### Work required
Which lines of the records contain the word "Национальный"? Copy each one.

### Data listing
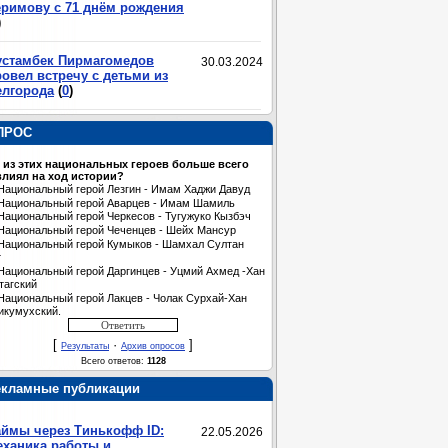
еримову с 71 днём рождения
)
устамбек Пирмагомедов
30.03.2024
овел встречу с детьми из
елгорода
(
0
)
ПРОС
 из этих национальных героев больше всего
лиял на ход истории?
Национальный герой Лезгин - Имам Хаджи Давуд
Национальный герой Аварцев - Имам Шамиль
Национальный герой Черкесов - Тугужуко Кызбэч
Национальный герой Чеченцев - Шейх Мансур
Национальный герой Кумыков - Шамхал Султан
т
Национальный герой Даргинцев - Уцмий Ахмед -Хан
тагский
Национальный герой Лакцев - Чолак Сурхай-Хан
икумухский.
[
·
]
Результаты
Архив опросов
Всего ответов:
1128
екламные публикации
аймы через Тинькофф ID:
22.05.2026
еханика работы и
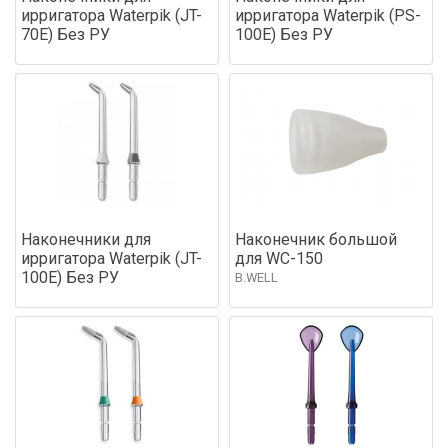
ирригатора Waterpik (JT-
ирригатора Waterpik (PS-
70E) Без РУ
100E) Без РУ
Наконечники для
Наконечник большой
ирригатора Waterpik (JT-
для WC-150
100E) Без РУ
B.WELL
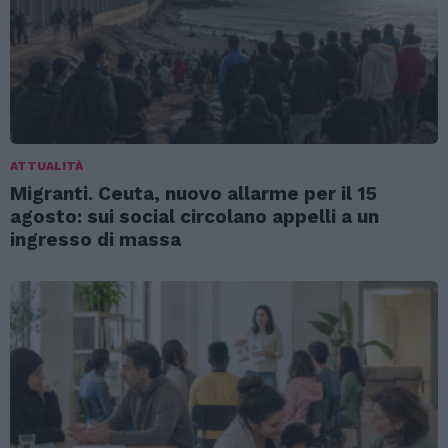
ATTUALITÀ
Migranti. Ceuta, nuovo allarme per il 15
agosto: sui social circolano appelli a un
ingresso di massa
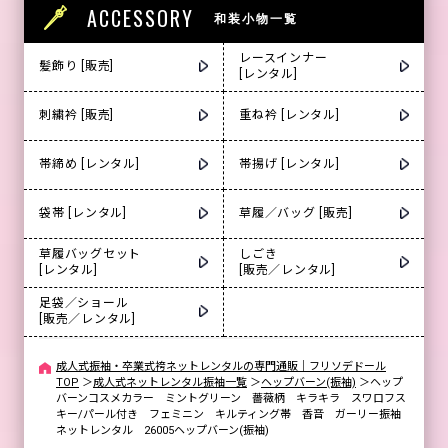
ACCESSORY
和装小物一覧
レースインナー
髪飾り [販売]
[レンタル]
刺繍衿 [販売]
重ね衿 [レンタル]
帯締め [レンタル]
帯揚げ [レンタル]
袋帯 [レンタル]
草履／バッグ [販売]
草履バッグセット
しごき
[レンタル]
[販売／レンタル]
足袋／ショール
[販売／レンタル]
成人式振袖・卒業式袴ネットレンタルの専門通販｜フリソデドール
TOP
＞
成人式ネットレンタル振袖一覧
＞
ヘップバーン(振袖)
＞
ヘップ
バーンコスメカラー ミントグリーン 薔薇柄 キラキラ スワロフス
キー/パール付き フェミニン キルティング帯 香音 ガーリー振袖
ネットレンタル 26005ヘップバーン(振袖)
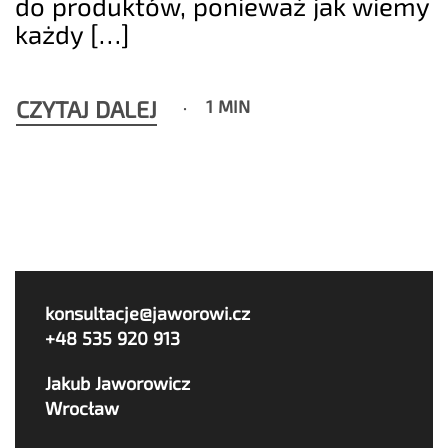
do produktów, ponieważ jak wiemy
każdy […]
CZYTAJ DALEJ
1 MIN
konsultacje@jaworowi.cz
+48 535 920 913
Jakub Jaworowicz
Wrocław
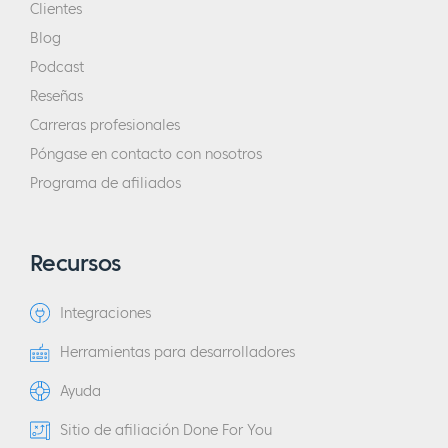
Clientes
Blog
Podcast
Reseñas
Carreras profesionales
Póngase en contacto con nosotros
Programa de afiliados
Recursos
Integraciones
Herramientas para desarrolladores
Ayuda
Sitio de afiliación Done For You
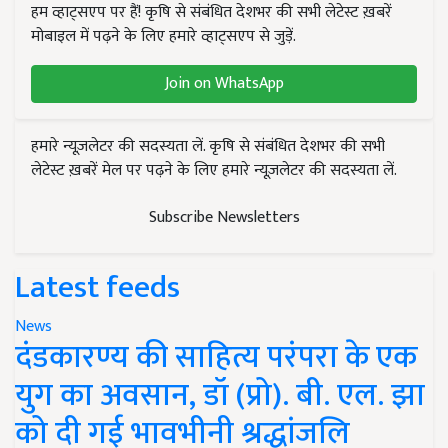
हम व्हाट्सएप पर हैं! कृषि से संबंधित देशभर की सभी लेटेस्ट ख़बरें
मोबाइल में पढ़ने के लिए हमारे व्हाट्सएप से जुड़ें.
Join on WhatsApp
हमारे न्यूज़लेटर की सदस्यता लें. कृषि से संबंधित देशभर की सभी
लेटेस्ट ख़बरें मेल पर पढ़ने के लिए हमारे न्यूज़लेटर की सदस्यता लें.
Subscribe Newsletters
Latest feeds
News
दंडकारण्य की साहित्य परंपरा के एक
युग का अवसान, डॉ (प्रो). बी. एल. झा
को दी गई भावभीनी श्रद्धांजलि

### Result
Национальный герой Лезгин - Имам Хаджи Давуд
Национальный герой Аварцев - Имам Шамиль
Национальный герой Черкесов - Тугужуко Кызбэч
Национальный герой Чеченцев - Шейх Мансур
Национальный герой Кумыков - Шамхал Султан
Национальный герой Даргинцев - Уцмий Ахмед -Хан
Национальный герой Лакцев - Чолак Сурхай-Хан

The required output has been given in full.